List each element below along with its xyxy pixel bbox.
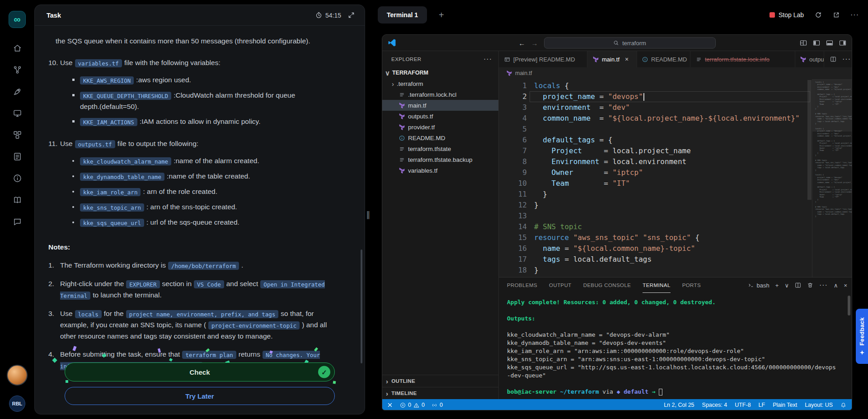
nav-forward-icon[interactable]: → (531, 39, 538, 47)
feedback-tab[interactable]: Feedback (856, 309, 868, 364)
stopwatch-icon (315, 12, 322, 19)
customize-layout-icon[interactable] (800, 39, 807, 47)
note-3: 3. Uselocalsfor theproject name, environ… (48, 308, 331, 342)
task-intro: the SQS queue when it contains more than… (56, 36, 311, 47)
avatar[interactable] (7, 365, 28, 386)
rocket-icon[interactable] (6, 80, 28, 102)
tab-task[interactable]: Task (47, 12, 61, 19)
terminal-line: kke_sqs_queue_url = "http://sqs.us-east-… (507, 363, 852, 372)
close-panel-icon[interactable]: × (844, 282, 847, 289)
close-tab-icon[interactable]: × (625, 56, 629, 63)
shell-selector[interactable]: bash (748, 282, 769, 289)
breadcrumb[interactable]: main.tf (499, 67, 852, 79)
file-item-outputs.tf[interactable]: outputs.tf (382, 111, 498, 122)
more-options-icon[interactable]: ··· (850, 11, 859, 19)
code-line-18: } (534, 265, 807, 276)
home-icon[interactable] (6, 37, 28, 59)
terminal[interactable]: Apply complete! Resources: 0 added, 0 ch… (499, 293, 852, 399)
chat-icon[interactable] (6, 211, 28, 232)
kill-terminal-icon[interactable] (807, 282, 813, 288)
vscode-logo[interactable] (388, 38, 396, 47)
editor-tab-outputs.tf[interactable]: outputs.tf (795, 51, 824, 67)
section-timeline[interactable]: ›TIMELINE (382, 387, 498, 399)
editor-tab-main.tf[interactable]: main.tf× (587, 51, 637, 67)
stop-lab-button[interactable]: Stop Lab (769, 11, 804, 19)
cursor-position[interactable]: Ln 2, Col 25 (664, 402, 694, 408)
toggle-sidebar-icon[interactable] (813, 39, 820, 47)
editor-scrollbar[interactable] (807, 80, 812, 200)
terminal-dropdown-icon[interactable]: ∨ (784, 282, 789, 289)
expand-icon[interactable] (348, 12, 355, 19)
eol[interactable]: LF (759, 402, 765, 408)
terminal-scrollbar[interactable] (848, 296, 850, 315)
ports-indicator[interactable]: 0 (432, 402, 443, 408)
minimap[interactable]: locals { project_name = "devops" environ… (812, 79, 852, 277)
file-item-variables.tf[interactable]: variables.tf (382, 165, 498, 176)
panel-tab-problems[interactable]: PROBLEMS (507, 278, 537, 293)
maximize-panel-icon[interactable]: ∧ (834, 282, 838, 289)
editor-tab-README.MD[interactable]: README.MD (637, 51, 690, 67)
encoding[interactable]: UTF-8 (735, 402, 751, 408)
code-editor[interactable]: 123456789101112131415161718 locals { pro… (499, 79, 852, 277)
task-item-10: 10. Usevariables.tffile with the followi… (48, 57, 331, 69)
terminal-line: kke_iam_role_arn = "arn:aws:iam::0000000… (507, 347, 852, 355)
code-line-8: Environment = local.environment (534, 156, 807, 167)
notifications-bell-icon[interactable] (840, 402, 846, 408)
keyboard-layout[interactable]: Layout: US (805, 402, 833, 408)
file-item-.terraform.lock.hcl[interactable]: .terraform.lock.hcl (382, 89, 498, 100)
language-mode[interactable]: Plain Text (773, 402, 797, 408)
command-center-search[interactable]: terraform (544, 37, 716, 48)
monitor-icon[interactable] (6, 102, 28, 124)
code-line-15: resource "aws_sns_topic" "sns_topic" { (534, 232, 807, 243)
apps-icon[interactable] (6, 124, 28, 146)
split-terminal-icon[interactable] (795, 282, 801, 288)
task-item-10-bullets: KKE_AWS_REGION:aws region used. KKE_QUEU… (72, 75, 331, 127)
rbl-badge[interactable]: RBL (9, 395, 25, 412)
panel-tab-debug-console[interactable]: DEBUG CONSOLE (583, 278, 631, 293)
file-item-README.MD[interactable]: README.MD (382, 132, 498, 143)
panel-tab-output[interactable]: OUTPUT (549, 278, 572, 293)
editor-tab-terraform.tfstate.lock.info[interactable]: terraform.tfstate.lock.info (690, 51, 795, 67)
file-file-icon (399, 157, 405, 163)
toggle-panel-icon[interactable] (826, 39, 833, 47)
explorer-more-icon[interactable]: ··· (483, 55, 492, 63)
check-button[interactable]: Check ✓ (65, 363, 335, 381)
add-terminal-tab-icon[interactable]: + (439, 10, 444, 20)
panel-more-icon[interactable]: ··· (819, 281, 828, 289)
section-outline[interactable]: ›OUTLINE (382, 375, 498, 387)
workspace-root[interactable]: ∨TERRAFORM (382, 67, 498, 78)
nav-back-icon[interactable]: ← (519, 39, 525, 47)
code-line-6: default_tags = { (534, 135, 807, 146)
workflow-icon[interactable] (6, 59, 28, 80)
file-item-provider.tf[interactable]: provider.tf (382, 122, 498, 132)
remote-indicator[interactable] (387, 402, 393, 408)
code-chip: variables.tf (75, 59, 122, 67)
split-editor-icon[interactable] (830, 56, 836, 62)
terminal-line (507, 306, 852, 315)
panel-tab-terminal[interactable]: TERMINAL (643, 278, 670, 293)
docs-icon[interactable] (6, 189, 28, 211)
panel-resize-handle[interactable]: ∥ (366, 210, 370, 220)
info-icon[interactable] (6, 167, 28, 189)
file-item-terraform.tfstate[interactable]: terraform.tfstate (382, 143, 498, 154)
open-in-new-icon[interactable] (833, 12, 840, 19)
panel-tab-ports[interactable]: PORTS (682, 278, 701, 293)
reload-icon[interactable] (815, 11, 822, 19)
panel-actions: bash + ∨ ··· ∧ × (748, 281, 847, 289)
indentation[interactable]: Spaces: 4 (702, 402, 727, 408)
brand-logo[interactable]: ∞ (9, 11, 26, 28)
new-terminal-icon[interactable]: + (775, 282, 779, 289)
editor-notes-icon[interactable] (6, 146, 28, 167)
file-item-terraform.tfstate.backup[interactable]: terraform.tfstate.backup (382, 154, 498, 165)
file-file-icon (399, 92, 405, 98)
editor-tab-[Preview] README.MD[interactable]: [Preview] README.MD (499, 51, 587, 67)
problems-indicator[interactable]: 0 0 (400, 402, 425, 408)
task-scrollbar[interactable] (361, 250, 362, 363)
terminal-line: -dev-queue" (507, 372, 852, 380)
try-later-button[interactable]: Try Later (65, 387, 335, 405)
toggle-secondary-sidebar-icon[interactable] (839, 39, 846, 47)
file-item-main.tf[interactable]: main.tf (382, 100, 498, 111)
editor-more-icon[interactable]: ··· (842, 55, 851, 63)
tab-terminal-1[interactable]: Terminal 1 (378, 6, 427, 24)
file-item-.terraform[interactable]: ›.terraform (382, 78, 498, 89)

Assigned task: Although the records contain pictures, restate them word for word with those pictures left out.

Reply:
List each element below along with its xyxy pixel bbox.
nav-forward-icon[interactable]: → (531, 39, 538, 47)
feedback-tab[interactable]: Feedback (856, 309, 868, 364)
stopwatch-icon (315, 12, 322, 19)
customize-layout-icon[interactable] (800, 39, 807, 47)
note-3: 3. Uselocalsfor theproject name, environ… (48, 308, 331, 342)
task-intro: the SQS queue when it contains more than… (56, 36, 311, 47)
avatar[interactable] (7, 365, 28, 386)
rocket-icon[interactable] (6, 80, 28, 102)
tab-task[interactable]: Task (47, 12, 61, 19)
terminal-line: kke_sqs_queue_url = "http://sqs.us-east-… (507, 363, 852, 372)
close-panel-icon[interactable]: × (844, 282, 847, 289)
close-tab-icon[interactable]: × (625, 56, 629, 63)
shell-selector[interactable]: bash (748, 282, 769, 289)
breadcrumb[interactable]: main.tf (499, 67, 852, 79)
file-item-outputs.tf[interactable]: outputs.tf (382, 111, 498, 122)
more-options-icon[interactable]: ··· (850, 11, 859, 19)
code-line-18: } (534, 265, 807, 276)
home-icon[interactable] (6, 37, 28, 59)
terminal[interactable]: Apply complete! Resources: 0 added, 0 ch… (499, 293, 852, 399)
chat-icon[interactable] (6, 211, 28, 232)
kill-terminal-icon[interactable] (807, 282, 813, 288)
vscode-logo[interactable] (388, 38, 396, 47)
editor-tab-outputs.tf[interactable]: outputs.tf (795, 51, 824, 67)
section-timeline[interactable]: ›TIMELINE (382, 387, 498, 399)
editor-tab-main.tf[interactable]: main.tf× (587, 51, 637, 67)
stop-lab-button[interactable]: Stop Lab (769, 11, 804, 19)
cursor-position[interactable]: Ln 2, Col 25 (664, 402, 694, 408)
toggle-sidebar-icon[interactable] (813, 39, 820, 47)
editor-scrollbar[interactable] (807, 80, 812, 200)
terminal-dropdown-icon[interactable]: ∨ (784, 282, 789, 289)
expand-icon[interactable] (348, 12, 355, 19)
eol[interactable]: LF (759, 402, 765, 408)
terminal-scrollbar[interactable] (848, 296, 850, 315)
ports-indicator[interactable]: 0 (432, 402, 443, 408)
minimap[interactable]: locals { project_name = "devops" environ… (812, 79, 852, 277)
file-item-variables.tf[interactable]: variables.tf (382, 165, 498, 176)
panel-tab-problems[interactable]: PROBLEMS (507, 278, 537, 293)
maximize-panel-icon[interactable]: ∧ (834, 282, 838, 289)
editor-tab-README.MD[interactable]: README.MD (637, 51, 690, 67)
encoding[interactable]: UTF-8 (735, 402, 751, 408)
code-editor[interactable]: 123456789101112131415161718 locals { pro… (499, 79, 852, 277)
task-item-10: 10. Usevariables.tffile with the followi… (48, 57, 331, 69)
terminal-line: kke_iam_role_arn = "arn:aws:iam::0000000… (507, 347, 852, 355)
code-line-8: Environment = local.environment (534, 156, 807, 167)
notifications-bell-icon[interactable] (840, 402, 846, 408)
keyboard-layout[interactable]: Layout: US (805, 402, 833, 408)
file-item-.terraform.lock.hcl[interactable]: .terraform.lock.hcl (382, 89, 498, 100)
language-mode[interactable]: Plain Text (773, 402, 797, 408)
command-center-search[interactable]: terraform (544, 37, 716, 48)
monitor-icon[interactable] (6, 102, 28, 124)
code-line-15: resource "aws_sns_topic" "sns_topic" { (534, 232, 807, 243)
apps-icon[interactable] (6, 124, 28, 146)
split-terminal-icon[interactable] (795, 282, 801, 288)
task-item-10-bullets: KKE_AWS_REGION:aws region used. KKE_QUEU… (72, 75, 331, 127)
rbl-badge[interactable]: RBL (9, 395, 25, 412)
panel-tab-debug-console[interactable]: DEBUG CONSOLE (583, 278, 631, 293)
file-item-README.MD[interactable]: README.MD (382, 132, 498, 143)
panel-tab-output[interactable]: OUTPUT (549, 278, 572, 293)
editor-tab-terraform.tfstate.lock.info[interactable]: terraform.tfstate.lock.info (690, 51, 795, 67)
file-file-icon (399, 157, 405, 163)
toggle-panel-icon[interactable] (826, 39, 833, 47)
explorer-more-icon[interactable]: ··· (483, 55, 492, 63)
check-button[interactable]: Check ✓ (65, 363, 335, 381)
add-terminal-tab-icon[interactable]: + (439, 10, 444, 20)
panel-more-icon[interactable]: ··· (819, 281, 828, 289)
section-outline[interactable]: ›OUTLINE (382, 375, 498, 387)
workspace-root[interactable]: ∨TERRAFORM (382, 67, 498, 78)
nav-back-icon[interactable]: ← (519, 39, 525, 47)
code-line-6: default_tags = { (534, 135, 807, 146)
workflow-icon[interactable] (6, 59, 28, 80)
file-item-provider.tf[interactable]: provider.tf (382, 122, 498, 132)
remote-indicator[interactable] (387, 402, 393, 408)
code-chip: variables.tf (75, 59, 122, 67)
split-editor-icon[interactable] (830, 56, 836, 62)
terminal-line (507, 306, 852, 315)
panel-tab-terminal[interactable]: TERMINAL (643, 278, 670, 293)
docs-icon[interactable] (6, 189, 28, 211)
panel-resize-handle[interactable]: ∥ (366, 210, 370, 220)
info-icon[interactable] (6, 167, 28, 189)
file-item-terraform.tfstate[interactable]: terraform.tfstate (382, 143, 498, 154)
open-in-new-icon[interactable] (833, 12, 840, 19)
panel-tab-ports[interactable]: PORTS (682, 278, 701, 293)
reload-icon[interactable] (815, 11, 822, 19)
panel-actions: bash + ∨ ··· ∧ × (748, 281, 847, 289)
indentation[interactable]: Spaces: 4 (702, 402, 727, 408)
brand-logo[interactable]: ∞ (9, 11, 26, 28)
new-terminal-icon[interactable]: + (775, 282, 779, 289)
editor-notes-icon[interactable] (6, 146, 28, 167)
file-item-terraform.tfstate.backup[interactable]: terraform.tfstate.backup (382, 154, 498, 165)
file-file-icon (399, 92, 405, 98)
editor-tab-[Preview] README.MD[interactable]: [Preview] README.MD (499, 51, 587, 67)
problems-indicator[interactable]: 0 0 (400, 402, 425, 408)
task-scrollbar[interactable] (361, 250, 362, 363)
terminal-line: -dev-queue" (507, 372, 852, 380)
try-later-button[interactable]: Try Later (65, 387, 335, 405)
toggle-secondary-sidebar-icon[interactable] (839, 39, 846, 47)
file-item-main.tf[interactable]: main.tf (382, 100, 498, 111)
editor-more-icon[interactable]: ··· (842, 55, 851, 63)
tab-terminal-1[interactable]: Terminal 1 (378, 6, 427, 24)
file-item-.terraform[interactable]: ›.terraform (382, 78, 498, 89)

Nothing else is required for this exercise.